_EXERCISE INPUTS_:
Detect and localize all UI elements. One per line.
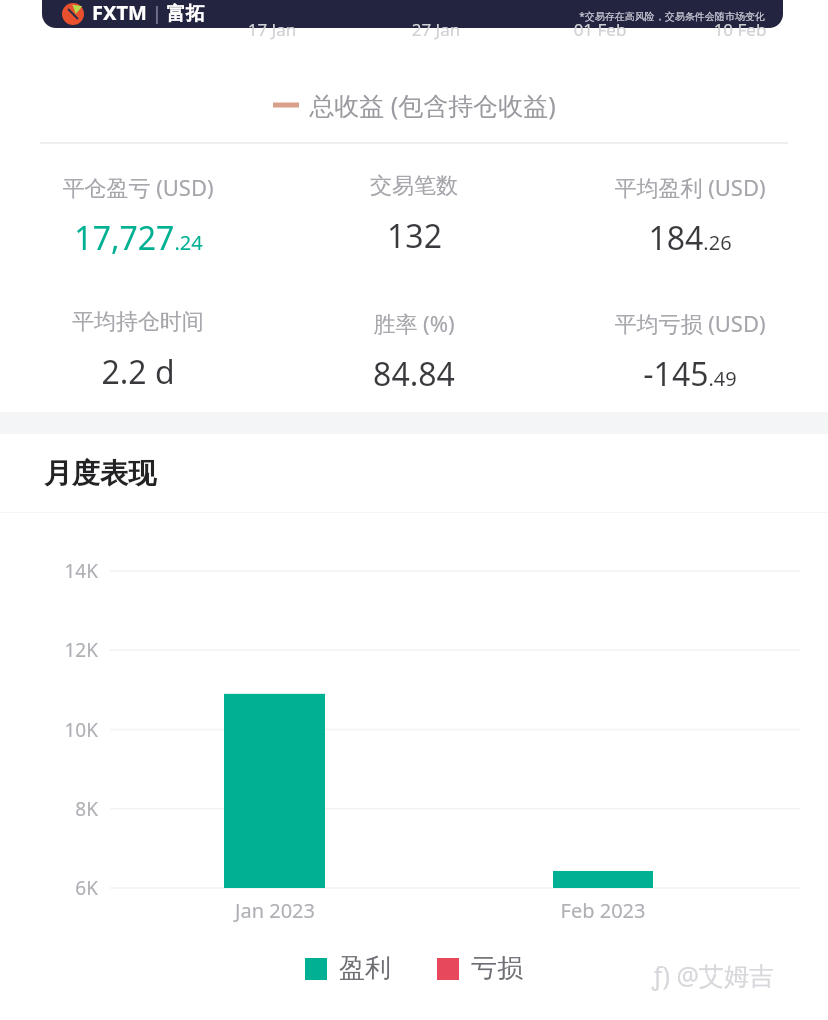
staticText: 10K	[40, 717, 98, 743]
staticText: 14K	[40, 558, 98, 584]
staticText: 平均持仓时间	[72, 308, 204, 336]
staticText: 6K	[40, 875, 98, 901]
staticText: Feb 2023	[518, 897, 688, 924]
staticText: 84.84	[373, 352, 455, 396]
staticText: 17 Jan	[222, 18, 322, 41]
button[interactable]: 盈利	[305, 952, 391, 985]
staticText: 总收益 (包含持仓收益)	[309, 88, 556, 122]
button[interactable]: 月度表现	[44, 456, 156, 491]
staticText: 17,727.24	[74, 216, 203, 260]
staticText: 平均亏损 (USD)	[614, 308, 766, 338]
button[interactable]: 平均持仓时间	[0, 308, 276, 394]
staticText: 01 Feb	[550, 18, 650, 41]
staticText: Jan 2023	[190, 897, 360, 924]
button[interactable]: 亏损	[437, 952, 523, 985]
staticText: 10 Feb	[690, 18, 790, 41]
staticText: 12K	[40, 637, 98, 663]
staticText: 月度表现	[44, 456, 156, 491]
button[interactable]: 平均亏损 (USD)	[552, 308, 828, 396]
staticText: 交易笔数	[370, 172, 458, 200]
button[interactable]: 总收益 (包含持仓收益)	[0, 88, 828, 122]
button[interactable]: 平均盈利 (USD)	[552, 172, 828, 260]
other: FXTM logo	[62, 3, 84, 25]
staticText: -145.49	[643, 352, 737, 396]
staticText: 132	[387, 214, 442, 258]
button[interactable]: 交易笔数	[276, 172, 552, 258]
staticText: FXTM | 富拓	[92, 0, 205, 26]
staticText: ƒ) @艾姆吉	[652, 958, 774, 992]
staticText: 184.26	[648, 216, 732, 260]
staticText: 亏损	[471, 952, 523, 985]
staticText: 胜率 (%)	[373, 308, 455, 338]
staticText: 2.2 d	[101, 350, 175, 394]
staticText: 8K	[40, 796, 98, 822]
button[interactable]: FXTM logo	[42, 0, 783, 28]
staticText: 盈利	[339, 952, 391, 985]
button[interactable]: 胜率 (%)	[276, 308, 552, 396]
button[interactable]: 平仓盈亏 (USD)	[0, 172, 276, 260]
staticText: 平仓盈亏 (USD)	[62, 172, 214, 202]
staticText: 27 Jan	[386, 18, 486, 41]
staticText: *交易存在高风险，交易条件会随市场变化	[579, 9, 765, 23]
staticText: 平均盈利 (USD)	[614, 172, 766, 202]
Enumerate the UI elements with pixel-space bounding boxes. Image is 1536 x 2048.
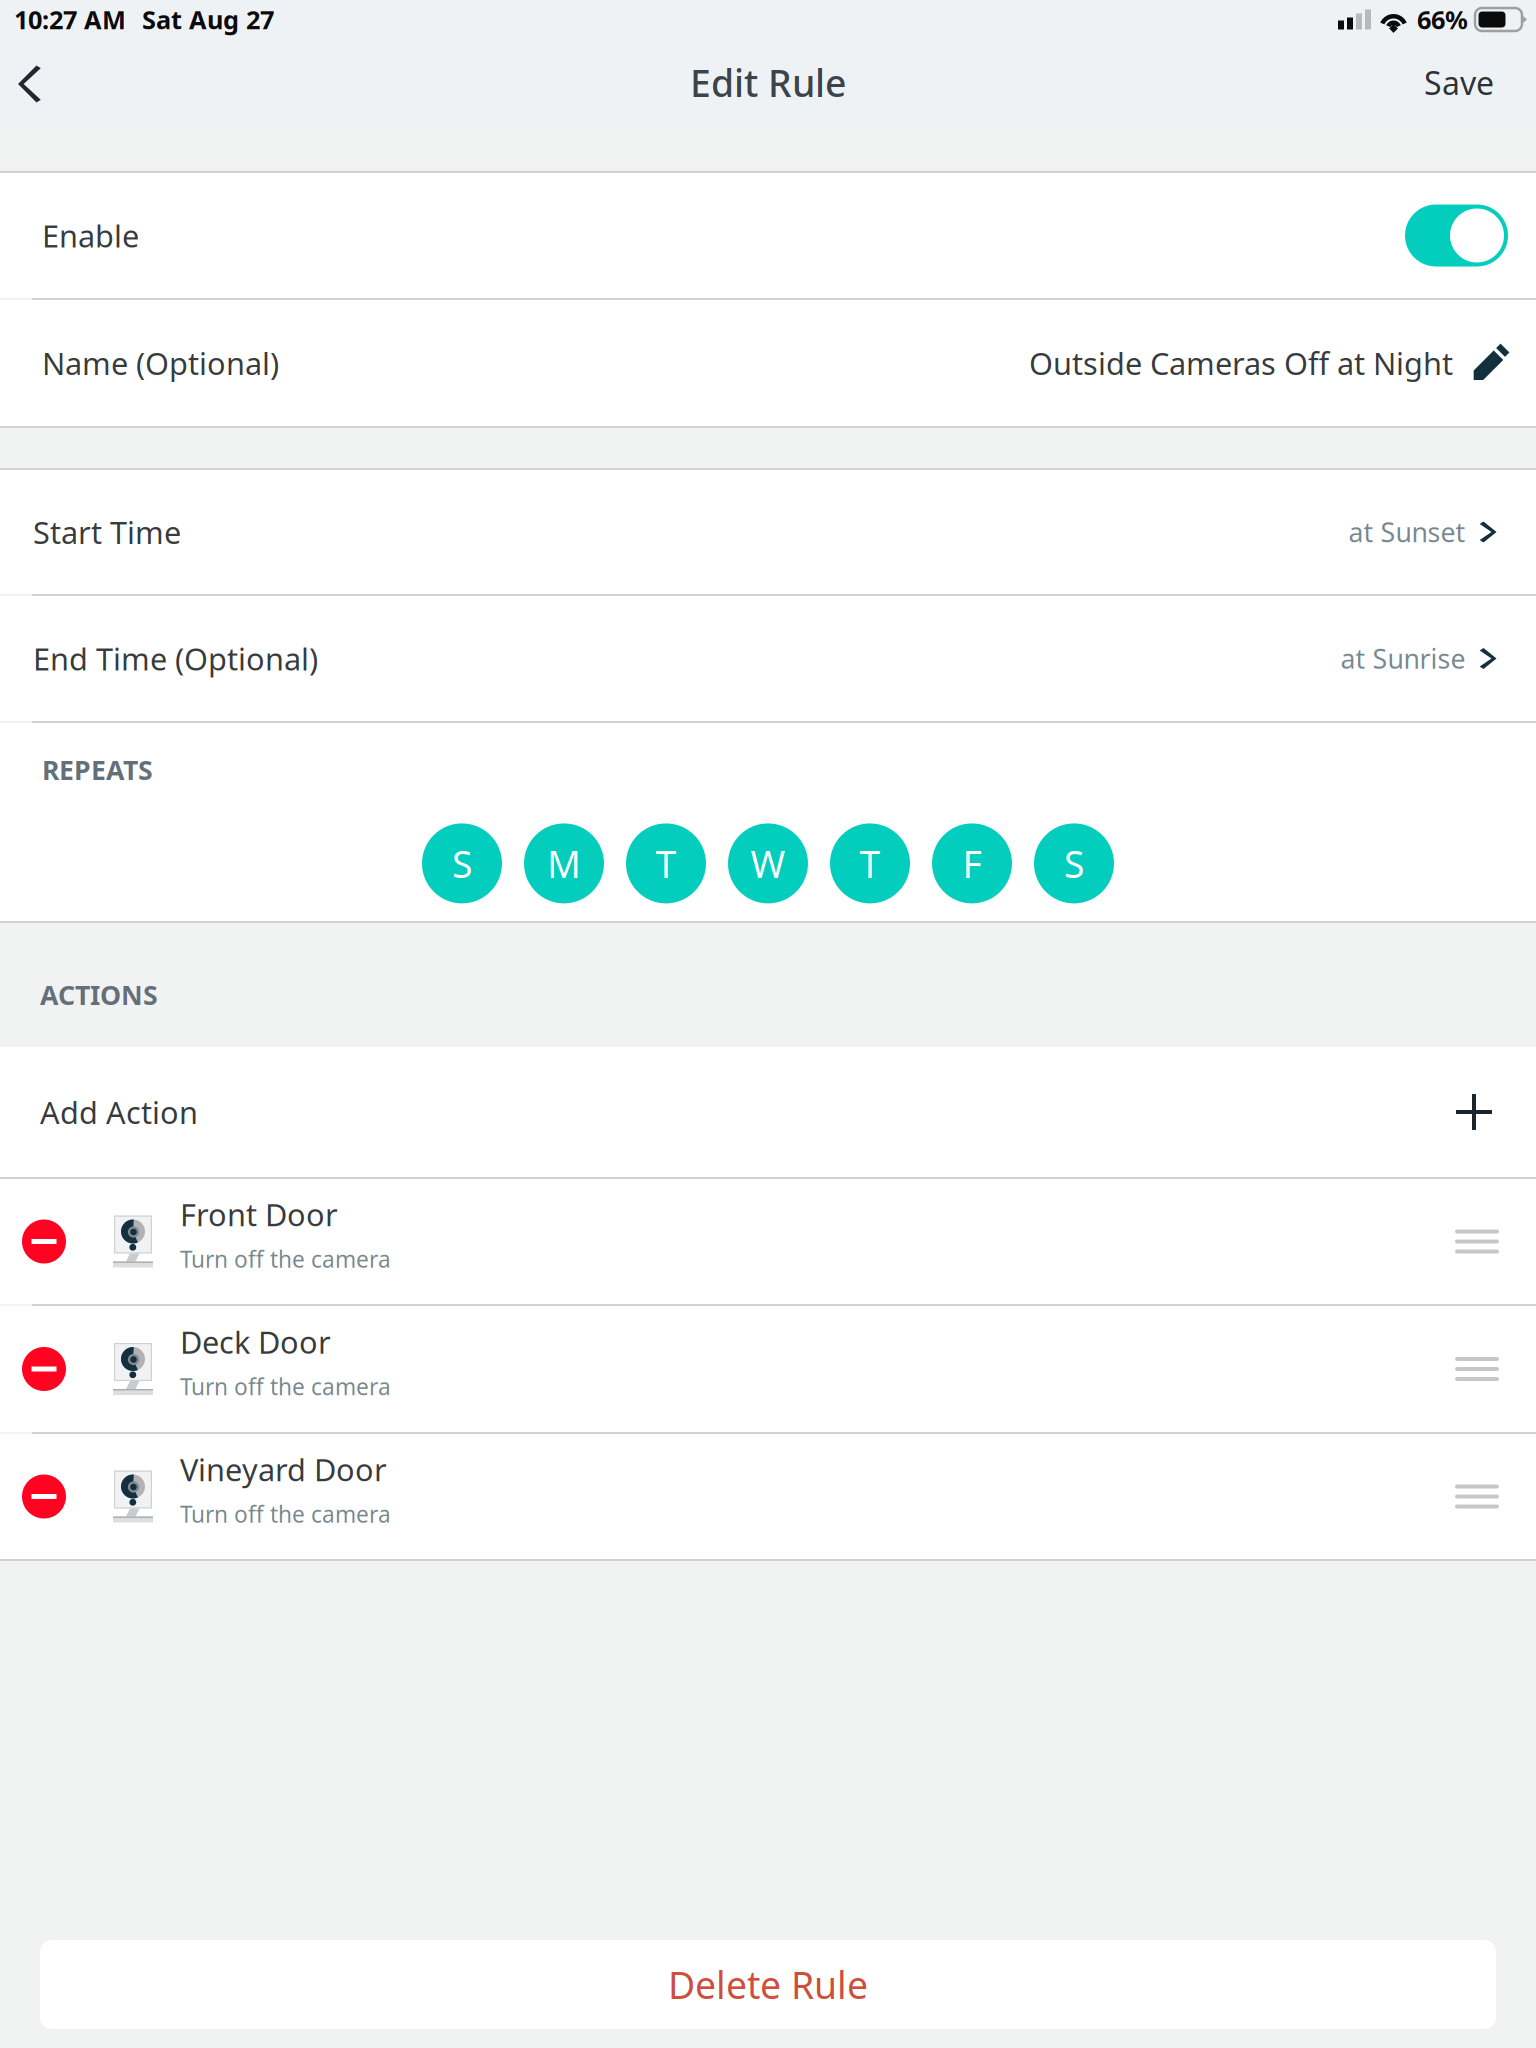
button[interactable]: Remove Front Door bbox=[0, 1179, 113, 1304]
staticText: Turn off the camera bbox=[180, 1499, 391, 1529]
button[interactable]: Reorder Deck Door bbox=[1455, 1306, 1536, 1432]
staticText: Save bbox=[1424, 61, 1494, 104]
button[interactable]: Remove Vineyard Door bbox=[0, 1434, 113, 1559]
staticText: M bbox=[547, 839, 581, 888]
button[interactable]: Remove Deck Door bbox=[0, 1306, 113, 1432]
staticText: Front Door bbox=[180, 1194, 338, 1235]
button[interactable]: S bbox=[1034, 823, 1114, 903]
staticText: Enable bbox=[42, 215, 139, 256]
staticText: Vineyard Door bbox=[180, 1449, 387, 1490]
staticText: Deck Door bbox=[180, 1322, 331, 1362]
button[interactable]: T bbox=[830, 823, 910, 903]
button[interactable]: Add Action bbox=[0, 1047, 1536, 1177]
button[interactable]: M bbox=[524, 823, 604, 903]
staticText: Sat Aug 27 bbox=[142, 3, 274, 36]
button[interactable]: W bbox=[728, 823, 808, 903]
staticText: Delete Rule bbox=[668, 1960, 868, 2009]
staticText: Name (Optional) bbox=[42, 343, 279, 383]
staticText: T bbox=[860, 839, 880, 888]
button[interactable]: Reorder Front Door bbox=[1455, 1179, 1536, 1304]
staticText: F bbox=[962, 839, 982, 888]
button[interactable]: S bbox=[422, 823, 502, 903]
staticText: W bbox=[750, 839, 786, 888]
button[interactable]: Enable bbox=[1405, 204, 1508, 266]
staticText: at Sunrise bbox=[1340, 641, 1466, 676]
staticText: Edit Rule bbox=[690, 58, 846, 107]
staticText: Start Time bbox=[33, 512, 181, 552]
button[interactable]: T bbox=[626, 823, 706, 903]
button[interactable]: Name (Optional) bbox=[0, 300, 1536, 426]
button[interactable]: Back bbox=[0, 44, 66, 128]
staticText: REPEATS bbox=[42, 752, 153, 787]
staticText: 66% bbox=[1417, 3, 1468, 36]
staticText: 10:27 AM bbox=[14, 3, 126, 36]
staticText: at Sunset bbox=[1348, 514, 1466, 550]
staticText: S bbox=[452, 839, 472, 888]
button[interactable]: Start Time bbox=[0, 470, 1536, 594]
staticText: S bbox=[1064, 839, 1084, 888]
staticText: Turn off the camera bbox=[180, 1244, 391, 1274]
button[interactable]: Delete Rule bbox=[40, 1940, 1496, 2029]
staticText: End Time (Optional) bbox=[33, 638, 318, 679]
button[interactable]: Save bbox=[1424, 44, 1536, 128]
button[interactable]: End Time (Optional) bbox=[0, 596, 1536, 721]
button[interactable]: Reorder Vineyard Door bbox=[1455, 1434, 1536, 1559]
staticText: ACTIONS bbox=[40, 977, 158, 1012]
button[interactable]: F bbox=[932, 823, 1012, 903]
staticText: Outside Cameras Off at Night bbox=[1029, 343, 1453, 383]
staticText: Turn off the camera bbox=[180, 1371, 391, 1401]
staticText: Add Action bbox=[40, 1092, 198, 1132]
staticText: T bbox=[656, 839, 676, 888]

_DIRECTIONS_:
Extract the full listing above verbatim; pictures are to be left out of the copy.

_ANSWER TO THE PROBLEM_:
Detect and localize all UI elements. One per line.
staticText: 10K	[40, 717, 98, 743]
staticText: 14K	[40, 558, 98, 584]
staticText: 平均持仓时间	[72, 308, 204, 336]
staticText: 6K	[40, 875, 98, 901]
staticText: Feb 2023	[518, 897, 688, 924]
staticText: 84.84	[373, 352, 455, 396]
staticText: 17 Jan	[222, 18, 322, 41]
button[interactable]: 盈利	[305, 952, 391, 985]
staticText: 总收益 (包含持仓收益)	[309, 88, 556, 122]
button[interactable]: 月度表现	[44, 456, 156, 491]
staticText: 17,727.24	[74, 216, 203, 260]
staticText: 平均亏损 (USD)	[614, 308, 766, 338]
button[interactable]: 平均持仓时间	[0, 308, 276, 394]
staticText: 01 Feb	[550, 18, 650, 41]
staticText: Jan 2023	[190, 897, 360, 924]
button[interactable]: 亏损	[437, 952, 523, 985]
staticText: 10 Feb	[690, 18, 790, 41]
staticText: 12K	[40, 637, 98, 663]
staticText: 月度表现	[44, 456, 156, 491]
button[interactable]: 平均亏损 (USD)	[552, 308, 828, 396]
staticText: 交易笔数	[370, 172, 458, 200]
button[interactable]: 总收益 (包含持仓收益)	[0, 88, 828, 122]
button[interactable]: 平均盈利 (USD)	[552, 172, 828, 260]
other: FXTM logo	[62, 3, 84, 25]
staticText: -145.49	[643, 352, 737, 396]
staticText: 132	[387, 214, 442, 258]
button[interactable]: 交易笔数	[276, 172, 552, 258]
staticText: FXTM | 富拓	[92, 0, 205, 26]
staticText: ƒ) @艾姆吉	[652, 958, 774, 992]
staticText: 184.26	[648, 216, 732, 260]
staticText: 亏损	[471, 952, 523, 985]
staticText: 胜率 (%)	[373, 308, 455, 338]
staticText: 2.2 d	[101, 350, 175, 394]
staticText: 8K	[40, 796, 98, 822]
button[interactable]: FXTM logo	[42, 0, 783, 28]
staticText: 盈利	[339, 952, 391, 985]
button[interactable]: 胜率 (%)	[276, 308, 552, 396]
button[interactable]: 平仓盈亏 (USD)	[0, 172, 276, 260]
staticText: 平仓盈亏 (USD)	[62, 172, 214, 202]
staticText: 27 Jan	[386, 18, 486, 41]
staticText: *交易存在高风险，交易条件会随市场变化	[579, 9, 765, 23]
staticText: 平均盈利 (USD)	[614, 172, 766, 202]
Enumerate the UI elements with pixel-space bounding boxes. Image is 1536 x 2048.
button[interactable]: Remove Front Door bbox=[0, 1179, 113, 1304]
staticText: Turn off the camera bbox=[180, 1499, 391, 1529]
button[interactable]: Reorder Deck Door bbox=[1455, 1306, 1536, 1432]
staticText: Save bbox=[1424, 61, 1494, 104]
button[interactable]: Remove Vineyard Door bbox=[0, 1434, 113, 1559]
staticText: M bbox=[547, 839, 581, 888]
button[interactable]: Remove Deck Door bbox=[0, 1306, 113, 1432]
staticText: Front Door bbox=[180, 1194, 338, 1235]
button[interactable]: S bbox=[1034, 823, 1114, 903]
staticText: Enable bbox=[42, 215, 139, 256]
staticText: Vineyard Door bbox=[180, 1449, 387, 1490]
staticText: Deck Door bbox=[180, 1322, 331, 1362]
button[interactable]: T bbox=[830, 823, 910, 903]
button[interactable]: Add Action bbox=[0, 1047, 1536, 1177]
button[interactable]: M bbox=[524, 823, 604, 903]
staticText: Sat Aug 27 bbox=[142, 3, 274, 36]
button[interactable]: W bbox=[728, 823, 808, 903]
staticText: Delete Rule bbox=[668, 1960, 868, 2009]
staticText: Name (Optional) bbox=[42, 343, 279, 383]
staticText: T bbox=[860, 839, 880, 888]
button[interactable]: Reorder Front Door bbox=[1455, 1179, 1536, 1304]
staticText: F bbox=[962, 839, 982, 888]
button[interactable]: S bbox=[422, 823, 502, 903]
staticText: W bbox=[750, 839, 786, 888]
button[interactable]: Enable bbox=[1405, 204, 1508, 266]
staticText: at Sunrise bbox=[1340, 641, 1466, 676]
staticText: Edit Rule bbox=[690, 58, 846, 107]
staticText: Start Time bbox=[33, 512, 181, 552]
button[interactable]: T bbox=[626, 823, 706, 903]
button[interactable]: Name (Optional) bbox=[0, 300, 1536, 426]
button[interactable]: Back bbox=[0, 44, 66, 128]
staticText: REPEATS bbox=[42, 752, 153, 787]
staticText: 66% bbox=[1417, 3, 1468, 36]
staticText: 10:27 AM bbox=[14, 3, 126, 36]
staticText: at Sunset bbox=[1348, 514, 1466, 550]
staticText: S bbox=[452, 839, 472, 888]
button[interactable]: Start Time bbox=[0, 470, 1536, 594]
staticText: S bbox=[1064, 839, 1084, 888]
staticText: Turn off the camera bbox=[180, 1244, 391, 1274]
button[interactable]: Delete Rule bbox=[40, 1940, 1496, 2029]
staticText: End Time (Optional) bbox=[33, 638, 318, 679]
button[interactable]: Save bbox=[1424, 44, 1536, 128]
button[interactable]: End Time (Optional) bbox=[0, 596, 1536, 721]
button[interactable]: Reorder Vineyard Door bbox=[1455, 1434, 1536, 1559]
staticText: ACTIONS bbox=[40, 977, 158, 1012]
button[interactable]: F bbox=[932, 823, 1012, 903]
staticText: Outside Cameras Off at Night bbox=[1029, 343, 1453, 383]
staticText: Turn off the camera bbox=[180, 1371, 391, 1401]
staticText: Add Action bbox=[40, 1092, 198, 1132]
staticText: T bbox=[656, 839, 676, 888]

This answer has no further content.